Hannah Holliday | Cartoonist

There is no excuse to not recycle and recycle properly. Every year 18 billion pounds of plastic waste flows into the oceans contaminating the waters and creating massive plastic islands out in the ocean posing risks for sea life and ocean ecosystems. Additionally, 40% of plastic produced is for packaging and is used once and discarded.

With these statistics, it is astonishing that most of the apartment complexes around campus do not recycle. Thousands of students live in various complexes around campus including Park Place, UPointe, The View, URSA, the Domain and the Outpost. None of these places offer large scale recycling for residents. This negligence on behalf on the management staffs of these complexes is only furthering the plastic waste problem we have in our world today.

Even if your apartment does not recycle, that should not prevent you from doing so. It is not that difficult to create a recycling bin in your apartment and take those items over to the campus bins one every couple of weeks. There is a large recycling dumpster outside of Stacey Riddle Forum that is very easy to get to — just pull up your car, dump the stuff and drive back home. Additionally, if you live in a house that does not have a recycling bin, you can have your landlord request to get a blue bin delivered to your house.

Take initiative and make the effort to be environmentally friendly. As humans, we produce so much unnecessary waste, and recycling helps to save energy and reduce landfill sites which produce greenhouse gases contributing to global warming.

You may not have been raised on recycling and therefore may not even know what things you can and can’t recycle. If this describes you, then educate yourself and start recycling now. Here is a list of items you can and cannot recycle:


  • Hard plastics and plastic bottles
  • Paper and cardboard boxes: cereal/snack boxes, magazines, mails, papers and newspaper
  • Tin, aluminum and steel cans
  • Glass food containers, jars and bottles
  • Wine and liquor bottles

When recycling it is important to rinse out all of these items thoroughly prior to putting them in the bin. Any item that is not cleansed contaminates the rest of that recycling batch and can potentially prevent all of the items from being recycled. This is often referred to as aspirational recycling — when you think what you’re throwing in there will eventually be repurposed, when in reality it is just going in the dumps. Paper and cardboard that are saturated by food can be composted if that is an option in your area but cannot be recycled.

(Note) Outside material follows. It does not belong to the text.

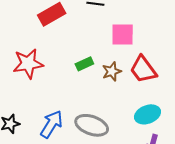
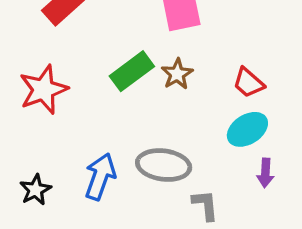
green rectangle: (84, 64) -> (132, 71), size x1.5
red trapezoid: (143, 69) -> (249, 83), moved, size x0.7

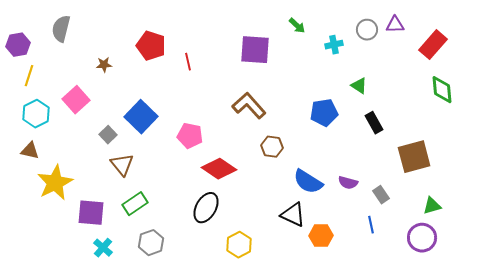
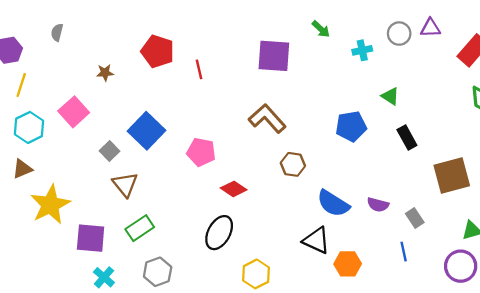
gray semicircle: (61, 29) -> (57, 32), size x0.6
brown triangle: (30, 151) -> (22, 169), turned -36
red diamond: (219, 169) -> (234, 189), size x0.7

  • Plastic shopping bags (take these to HEB or Target where they have the plastic bag recycling stations)
  • Styrofoam
  • Soiled food items
  • Broken glass
  • Fast food packaging
  • Plastic utensils

Every single person makes a difference, and the more people that recycle properly, the less plastic waste we produce as a whole. In addition to recycling, attempt to produce as little waste as possible — buy a reusable water bottle, bring reusable grocery bags to the store and invest in a metal straw.

All of us coming together is the only way to create a happier and cleaner earth.